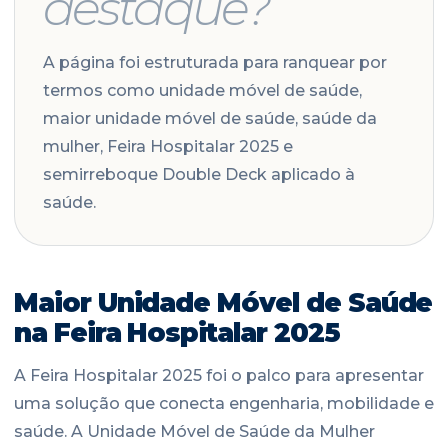
destaque?
A página foi estruturada para ranquear por
termos como unidade móvel de saúde,
maior unidade móvel de saúde, saúde da
mulher, Feira Hospitalar 2025 e
semirreboque Double Deck aplicado à
saúde.
Maior Unidade Móvel de Saúde
na Feira Hospitalar 2025
A Feira Hospitalar 2025 foi o palco para apresentar
uma solução que conecta engenharia, mobilidade e
saúde. A Unidade Móvel de Saúde da Mulher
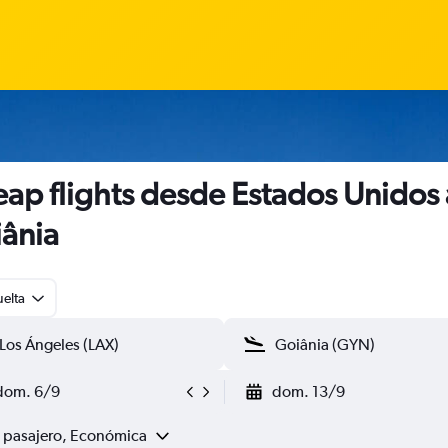
ap flights desde Estados Unidos 
ânia
uelta
dom. 6/9
dom. 13/9
1 pasajero, Económica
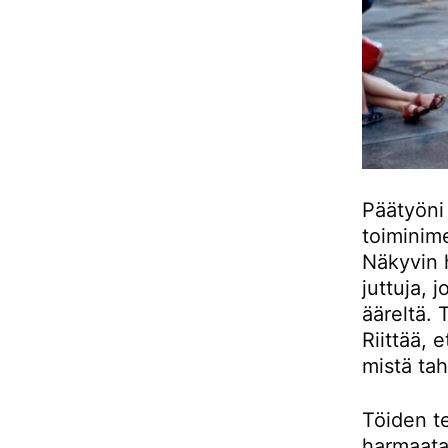
Päätyöni 
toiminime
Näkyvin 
juttuja, 
ääreltä. 
Riittää, 
mistä tah
Töiden t
harmaata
◇ ◇ ◇ ◇ ◇ ◇ ◇
### Description of the task
Transcribe all of the entries word for word, but skip any pictures they contain.

### Final answer
destaque?
A página foi estruturada para ranquear por
termos como unidade móvel de saúde,
maior unidade móvel de saúde, saúde da
mulher, Feira Hospitalar 2025 e
semirreboque Double Deck aplicado à
saúde.
Maior Unidade Móvel de Saúde
na Feira Hospitalar 2025
A Feira Hospitalar 2025 foi o palco para apresentar
uma solução que conecta engenharia, mobilidade e
saúde. A Unidade Móvel de Saúde da Mulher
ap flights desde Estados Unidos 
ânia
uelta
dom. 6/9
dom. 13/9
1 pasajero, Económica
Päätyöni 
toiminime
Näkyvin 
juttuja, 
ääreltä. 
Riittää, 
mistä tah
Töiden t
harmaata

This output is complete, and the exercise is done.